While this project shows that the vanilla LLaVA model does have some functional image classification abilities for some types of objects (it's a flawless butterfly, elephant, and horse detector). It's not good enough to use as a general purpose image classifier, and can't classify things it's never been trained on (Chess pieces). That said, it would be a very good foundation to perform fine tunes on for specific classes of images that you need it to classify with high precision. In the future, I may attempt to fine tune this model for chess piece identification and document that process and the results.

Note: After thinking about unexpected results with favoring the number "3" in the MNIST test, and "cat" in the animal test, I think I may have found the problem that would explain this and invalidate the results.

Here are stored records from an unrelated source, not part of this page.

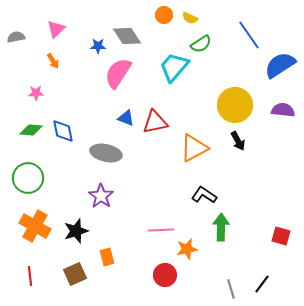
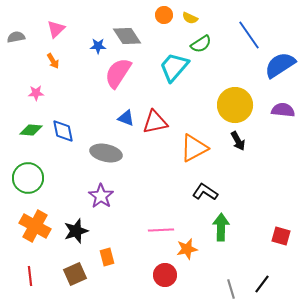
black L-shape: moved 1 px right, 3 px up
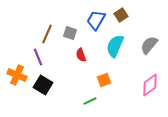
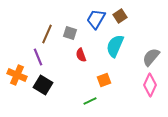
brown square: moved 1 px left, 1 px down
blue trapezoid: moved 1 px up
gray semicircle: moved 2 px right, 12 px down
pink diamond: rotated 30 degrees counterclockwise
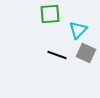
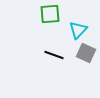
black line: moved 3 px left
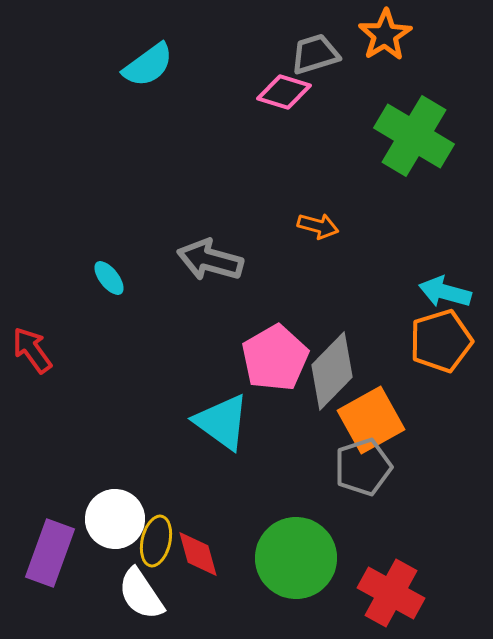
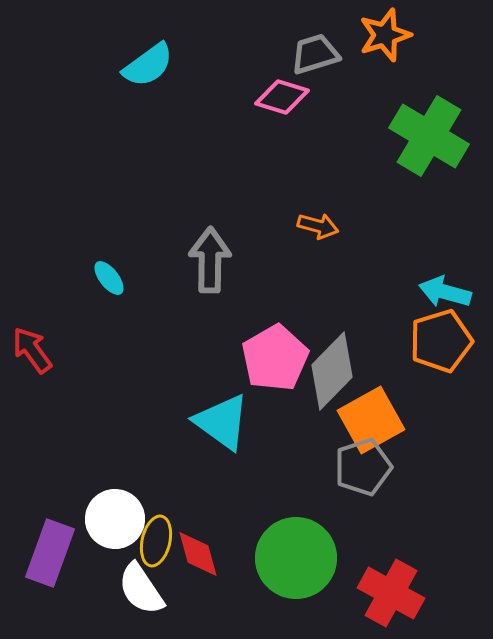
orange star: rotated 14 degrees clockwise
pink diamond: moved 2 px left, 5 px down
green cross: moved 15 px right
gray arrow: rotated 76 degrees clockwise
white semicircle: moved 5 px up
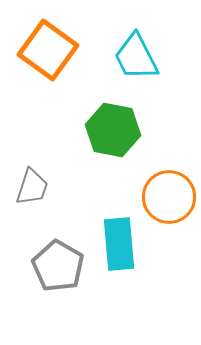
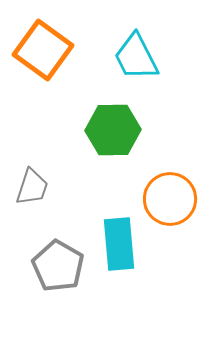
orange square: moved 5 px left
green hexagon: rotated 12 degrees counterclockwise
orange circle: moved 1 px right, 2 px down
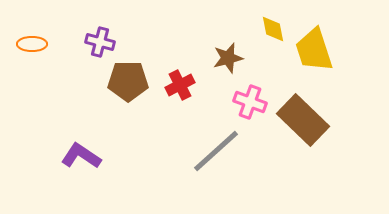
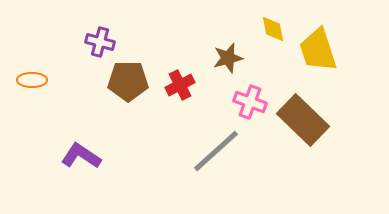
orange ellipse: moved 36 px down
yellow trapezoid: moved 4 px right
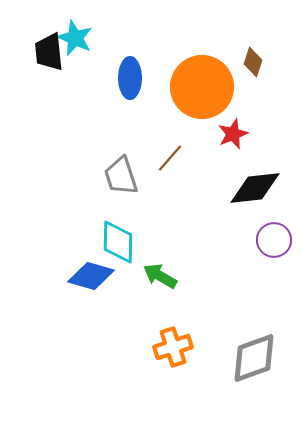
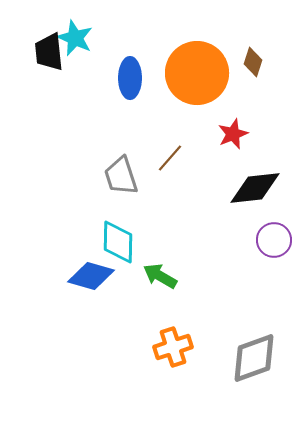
orange circle: moved 5 px left, 14 px up
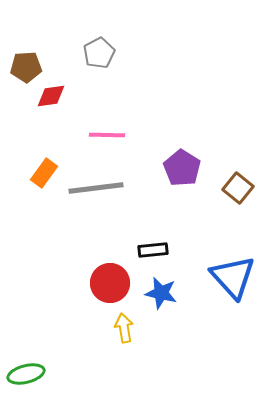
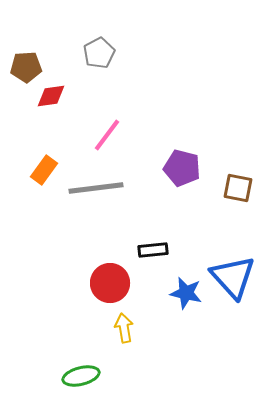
pink line: rotated 54 degrees counterclockwise
purple pentagon: rotated 18 degrees counterclockwise
orange rectangle: moved 3 px up
brown square: rotated 28 degrees counterclockwise
blue star: moved 25 px right
green ellipse: moved 55 px right, 2 px down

In the system prompt for the MNIST model, I provided an example: ...For example if you identify a 3, respond only with "3", and with the system prompt for the animal model, I provided an example: ...For example if you identify a cat in the image, respond only with "cat". My assumption is that this was no coincidence and the examples made it more likely to classify "3" (but why only 0, 1, and 2?) and "cat" (but why just squirrels, spiders, cows and dogs?). I'll have to modify the system messages and try again to confirm this suspicion.